Collected data entries:
=== Section Start ===

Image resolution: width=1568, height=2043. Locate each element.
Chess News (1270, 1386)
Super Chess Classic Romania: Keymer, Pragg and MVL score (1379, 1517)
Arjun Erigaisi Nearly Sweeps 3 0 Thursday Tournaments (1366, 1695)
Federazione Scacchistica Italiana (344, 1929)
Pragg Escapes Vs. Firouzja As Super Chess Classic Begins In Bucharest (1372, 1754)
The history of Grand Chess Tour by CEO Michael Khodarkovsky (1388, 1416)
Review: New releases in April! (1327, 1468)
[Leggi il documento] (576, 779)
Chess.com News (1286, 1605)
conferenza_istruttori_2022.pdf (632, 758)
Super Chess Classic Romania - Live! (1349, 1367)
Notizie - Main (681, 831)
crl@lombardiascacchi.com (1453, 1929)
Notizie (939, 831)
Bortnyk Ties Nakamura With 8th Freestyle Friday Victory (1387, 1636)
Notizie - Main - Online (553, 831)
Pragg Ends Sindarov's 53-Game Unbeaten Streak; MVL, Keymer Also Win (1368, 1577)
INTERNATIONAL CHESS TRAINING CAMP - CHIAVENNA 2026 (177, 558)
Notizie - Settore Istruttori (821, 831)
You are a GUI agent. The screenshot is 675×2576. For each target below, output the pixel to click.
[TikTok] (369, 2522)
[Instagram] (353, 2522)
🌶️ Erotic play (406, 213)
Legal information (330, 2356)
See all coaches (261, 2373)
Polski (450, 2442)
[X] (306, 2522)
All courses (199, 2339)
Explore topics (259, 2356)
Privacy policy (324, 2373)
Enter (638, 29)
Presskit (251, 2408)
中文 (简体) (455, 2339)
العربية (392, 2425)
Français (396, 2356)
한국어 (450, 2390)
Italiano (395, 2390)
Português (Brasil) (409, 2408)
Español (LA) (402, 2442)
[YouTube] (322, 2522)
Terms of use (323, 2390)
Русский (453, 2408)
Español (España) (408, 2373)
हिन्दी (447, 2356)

=== Section End ===

WHAT YOU NEED TO DO: Copy out exactly the lines that run from the one holding "Enter (638, 29)" through the end of the data above.

REPLY:
Enter (638, 29)
Presskit (251, 2408)
中文 (简体) (455, 2339)
العربية (392, 2425)
Français (396, 2356)
한국어 (450, 2390)
Italiano (395, 2390)
Português (Brasil) (409, 2408)
Español (LA) (402, 2442)
[YouTube] (322, 2522)
Terms of use (323, 2390)
Русский (453, 2408)
Español (España) (408, 2373)
हिन्दी (447, 2356)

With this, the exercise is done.